To do >> I would like every record below transcribed exactly as it is.

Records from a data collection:
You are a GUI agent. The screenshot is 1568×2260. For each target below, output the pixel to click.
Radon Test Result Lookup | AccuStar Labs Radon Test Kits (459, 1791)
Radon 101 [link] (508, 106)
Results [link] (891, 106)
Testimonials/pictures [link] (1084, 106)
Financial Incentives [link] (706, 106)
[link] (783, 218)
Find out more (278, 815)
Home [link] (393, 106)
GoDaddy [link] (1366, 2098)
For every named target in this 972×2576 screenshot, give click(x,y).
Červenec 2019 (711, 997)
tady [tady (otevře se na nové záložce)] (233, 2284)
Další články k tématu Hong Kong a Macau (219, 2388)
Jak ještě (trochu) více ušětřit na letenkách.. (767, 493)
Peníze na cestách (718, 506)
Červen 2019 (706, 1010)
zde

Reply >>
You are a GUI agent. The screenshot is 1568×2260. For each target below, output the pixel to click.
Radon Test Result Lookup | AccuStar Labs Radon Test Kits (459, 1791)
Radon 101 [link] (508, 106)
Results [link] (891, 106)
Testimonials/pictures [link] (1084, 106)
Financial Incentives [link] (706, 106)
[link] (783, 218)
Find out more (278, 815)
Home [link] (393, 106)
GoDaddy [link] (1366, 2098)
For every named target in this 972×2576 screenshot, give click(x,y).
Červenec 2019 (711, 997)
tady [tady (otevře se na nové záložce)] (233, 2284)
Další články k tématu Hong Kong a Macau (219, 2388)
Jak ještě (trochu) více ušětřit na letenkách.. (767, 493)
Peníze na cestách (718, 506)
Červen 2019 (706, 1010)
zde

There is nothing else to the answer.